WORK INSTRUCTIONS: Search the entries for the word "werden". Copy every line where it turns up.

RECORDS FOR THIS EXERCISE:
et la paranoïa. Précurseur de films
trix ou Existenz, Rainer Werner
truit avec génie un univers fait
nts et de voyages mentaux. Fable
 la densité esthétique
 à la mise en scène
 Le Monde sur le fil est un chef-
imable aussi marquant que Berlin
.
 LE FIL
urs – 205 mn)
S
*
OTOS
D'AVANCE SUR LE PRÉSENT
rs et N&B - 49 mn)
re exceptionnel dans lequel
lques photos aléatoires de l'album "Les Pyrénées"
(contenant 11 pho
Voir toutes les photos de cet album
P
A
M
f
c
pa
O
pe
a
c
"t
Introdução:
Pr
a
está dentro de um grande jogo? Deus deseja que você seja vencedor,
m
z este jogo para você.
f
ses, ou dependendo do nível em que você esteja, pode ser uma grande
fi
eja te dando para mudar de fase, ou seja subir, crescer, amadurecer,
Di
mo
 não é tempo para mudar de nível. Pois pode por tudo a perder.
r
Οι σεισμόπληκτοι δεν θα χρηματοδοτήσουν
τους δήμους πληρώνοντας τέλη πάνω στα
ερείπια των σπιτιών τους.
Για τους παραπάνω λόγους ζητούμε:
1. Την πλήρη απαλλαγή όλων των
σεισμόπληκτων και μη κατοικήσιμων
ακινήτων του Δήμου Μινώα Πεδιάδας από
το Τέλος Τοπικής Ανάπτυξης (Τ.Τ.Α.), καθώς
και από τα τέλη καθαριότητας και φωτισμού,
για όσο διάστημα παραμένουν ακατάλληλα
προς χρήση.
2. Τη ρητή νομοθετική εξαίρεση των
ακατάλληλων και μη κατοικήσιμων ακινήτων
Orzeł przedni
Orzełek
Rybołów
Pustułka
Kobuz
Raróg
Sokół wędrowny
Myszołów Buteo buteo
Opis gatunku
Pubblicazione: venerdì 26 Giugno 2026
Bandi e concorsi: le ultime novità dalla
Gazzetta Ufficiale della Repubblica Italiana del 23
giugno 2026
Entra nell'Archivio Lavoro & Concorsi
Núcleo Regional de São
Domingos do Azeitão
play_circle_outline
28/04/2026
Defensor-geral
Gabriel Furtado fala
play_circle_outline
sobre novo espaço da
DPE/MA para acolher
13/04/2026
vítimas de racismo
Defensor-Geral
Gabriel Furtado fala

==

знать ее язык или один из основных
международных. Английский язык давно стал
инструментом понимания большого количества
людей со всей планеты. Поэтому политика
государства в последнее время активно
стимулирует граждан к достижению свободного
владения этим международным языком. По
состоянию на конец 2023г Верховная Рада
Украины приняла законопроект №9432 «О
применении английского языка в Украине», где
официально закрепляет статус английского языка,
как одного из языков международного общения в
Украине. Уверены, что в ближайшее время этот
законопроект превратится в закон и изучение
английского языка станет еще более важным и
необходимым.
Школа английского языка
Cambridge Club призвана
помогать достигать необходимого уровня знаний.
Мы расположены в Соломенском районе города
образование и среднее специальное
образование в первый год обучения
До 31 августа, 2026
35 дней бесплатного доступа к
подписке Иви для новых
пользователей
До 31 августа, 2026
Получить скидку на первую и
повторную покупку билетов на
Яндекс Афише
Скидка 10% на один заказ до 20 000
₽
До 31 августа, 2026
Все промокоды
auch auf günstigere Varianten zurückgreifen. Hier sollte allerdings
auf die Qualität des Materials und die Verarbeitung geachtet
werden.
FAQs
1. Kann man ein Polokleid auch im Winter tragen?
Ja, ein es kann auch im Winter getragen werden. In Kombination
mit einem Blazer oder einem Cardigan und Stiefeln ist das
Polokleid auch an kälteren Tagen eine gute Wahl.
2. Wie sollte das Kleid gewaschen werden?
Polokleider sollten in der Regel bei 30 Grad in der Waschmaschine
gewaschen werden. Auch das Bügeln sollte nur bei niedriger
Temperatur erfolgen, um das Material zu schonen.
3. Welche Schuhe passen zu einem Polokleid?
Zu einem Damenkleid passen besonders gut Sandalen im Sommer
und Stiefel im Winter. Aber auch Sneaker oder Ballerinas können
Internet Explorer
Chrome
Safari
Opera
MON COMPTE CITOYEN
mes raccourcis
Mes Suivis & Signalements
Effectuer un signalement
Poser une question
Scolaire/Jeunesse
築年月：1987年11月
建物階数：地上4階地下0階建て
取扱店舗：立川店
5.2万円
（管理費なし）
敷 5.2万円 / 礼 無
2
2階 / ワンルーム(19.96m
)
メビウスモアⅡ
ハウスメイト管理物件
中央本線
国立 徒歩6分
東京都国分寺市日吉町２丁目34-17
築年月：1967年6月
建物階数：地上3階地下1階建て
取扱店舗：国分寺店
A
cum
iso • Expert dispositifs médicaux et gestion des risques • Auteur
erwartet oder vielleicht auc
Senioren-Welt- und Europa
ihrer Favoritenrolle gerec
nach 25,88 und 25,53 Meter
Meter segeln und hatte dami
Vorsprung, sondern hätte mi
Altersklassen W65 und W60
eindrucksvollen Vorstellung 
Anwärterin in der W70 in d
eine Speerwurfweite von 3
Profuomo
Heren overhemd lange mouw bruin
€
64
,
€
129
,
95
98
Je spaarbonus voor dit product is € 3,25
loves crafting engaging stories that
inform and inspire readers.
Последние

---

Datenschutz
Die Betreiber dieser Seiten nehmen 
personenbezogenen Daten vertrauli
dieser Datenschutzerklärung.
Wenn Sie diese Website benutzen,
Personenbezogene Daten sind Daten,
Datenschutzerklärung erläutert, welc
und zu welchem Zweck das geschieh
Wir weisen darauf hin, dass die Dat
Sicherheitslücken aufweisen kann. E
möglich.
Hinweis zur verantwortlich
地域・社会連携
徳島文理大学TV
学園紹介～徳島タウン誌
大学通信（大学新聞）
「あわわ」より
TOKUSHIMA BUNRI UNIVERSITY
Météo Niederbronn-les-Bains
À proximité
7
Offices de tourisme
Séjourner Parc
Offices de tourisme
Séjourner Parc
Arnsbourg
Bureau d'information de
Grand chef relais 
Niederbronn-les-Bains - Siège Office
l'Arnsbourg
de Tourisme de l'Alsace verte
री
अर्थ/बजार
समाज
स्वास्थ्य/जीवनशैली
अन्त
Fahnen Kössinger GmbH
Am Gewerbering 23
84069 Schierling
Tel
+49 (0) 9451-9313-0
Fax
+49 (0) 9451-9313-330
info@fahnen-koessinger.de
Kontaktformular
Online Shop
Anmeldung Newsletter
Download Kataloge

OUTPUT BELOW:
werden.
Ja, ein es kann auch im Winter getragen werden. In Kombination
2. Wie sollte das Kleid gewaschen werden?
gewaschen werden. Auch das Bügeln sollte nur bei niedriger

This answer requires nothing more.